■ What to work on
Please quote exactly the lines below from the line containing "それぞれの立場も役割も責任も違" to the line containing "フルスタックエンジニアって", both lines included, and nothing else.

■ Supplied material
□ □ □ □ □ □ □
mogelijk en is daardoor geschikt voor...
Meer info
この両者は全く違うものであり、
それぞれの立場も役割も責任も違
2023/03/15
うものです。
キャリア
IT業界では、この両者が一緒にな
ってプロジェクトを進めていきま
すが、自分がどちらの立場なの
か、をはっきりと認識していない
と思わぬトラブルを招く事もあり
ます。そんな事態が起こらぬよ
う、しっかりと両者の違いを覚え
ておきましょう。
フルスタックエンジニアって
□ □ □ □ □ □ □
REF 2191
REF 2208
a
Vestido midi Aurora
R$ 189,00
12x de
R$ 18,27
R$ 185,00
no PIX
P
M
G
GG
□ □ □ □ □ □ □
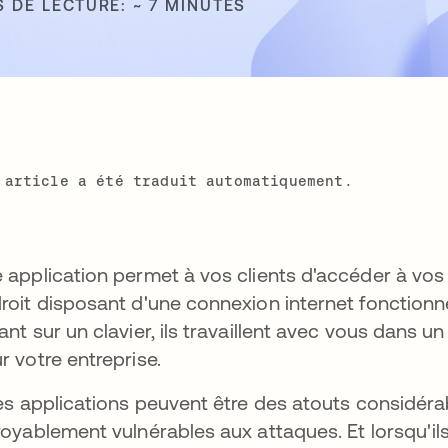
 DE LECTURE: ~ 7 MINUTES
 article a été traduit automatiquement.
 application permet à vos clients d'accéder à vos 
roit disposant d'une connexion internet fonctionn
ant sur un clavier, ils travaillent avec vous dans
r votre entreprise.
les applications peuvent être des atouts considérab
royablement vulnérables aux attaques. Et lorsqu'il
□ □ □ □ □ □ □
■ Answer section
それぞれの立場も役割も責任も違
2023/03/15
うものです。
キャリア
IT業界では、この両者が一緒にな
ってプロジェクトを進めていきま
すが、自分がどちらの立場なの
か、をはっきりと認識していない
と思わぬトラブルを招く事もあり
ます。そんな事態が起こらぬよ
う、しっかりと両者の違いを覚え
ておきましょう。
フルスタックエンジニアって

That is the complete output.